If we're giving a notion of corruption to the Reporter we might also merge this modification to what you did in #972, and let read_last_iteration(..., last_healthy_iteration=True) try previous iterations until it finds the right one to reduce the code overall complexity. We could use the same thing during the resuming of the samplers or during analysis.

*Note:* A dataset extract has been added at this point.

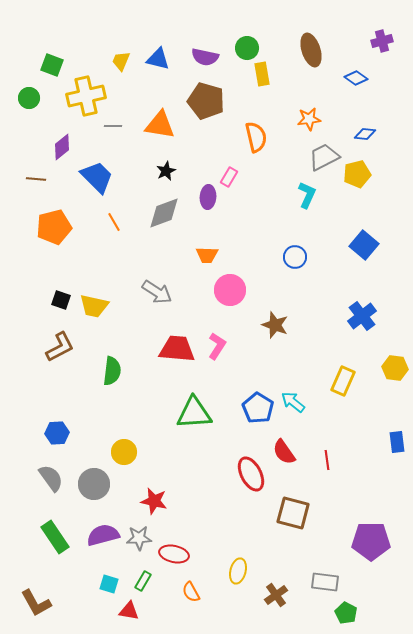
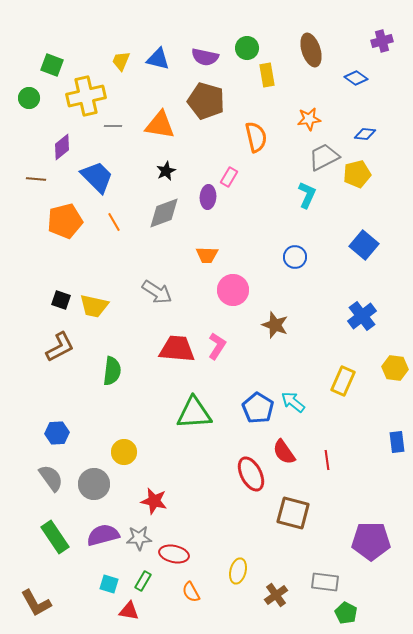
yellow rectangle at (262, 74): moved 5 px right, 1 px down
orange pentagon at (54, 227): moved 11 px right, 6 px up
pink circle at (230, 290): moved 3 px right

For the cached value, I'd say let's use it only if we actually read it multiple times during the simulation and/or if it is an actual bottleneck, otherwise it may not be worth taking the risk.

Lnaden commented 6 years ago

let read_last_iteration(..., last_healthy_iteration=True) try previous iterations until it finds the right one to reduce the code overall complexity

My plan was to do something like this, but obscure the concept of corruption from the user. When the user wants the last iteration, I'm assuming they want the last iteration where everything is readable. I can expose that as a kwarg I suppose if you can think of a non-developer reason to do so.

Although thinking about it, it may be good to have so people can access the written, non-corrupted data as well.

For the cached value, I'd say let's use it only if we actually read it multiple times during the simulation and/or if it is an actual bottleneck, otherwise it may not be worth taking the risk.

My though was invalidate any time the write_last_iteration is called, open_mode is set, or close() is called. But that may be overkill. The time sink I worry about is checking every single variable for corruption which uses last iteration write may be slow, but it might also not be so bad. It may even be possible to automate the sweep looking for any NetCDF variables which rely on the iteration dimension and determining it automatically by simply looking at iterations in order of [-1, last_checkpoint, last_checkpoint - chunk_interval, last_checkpoint - 2chunk_interval...]so we don't have to worry about missing variables.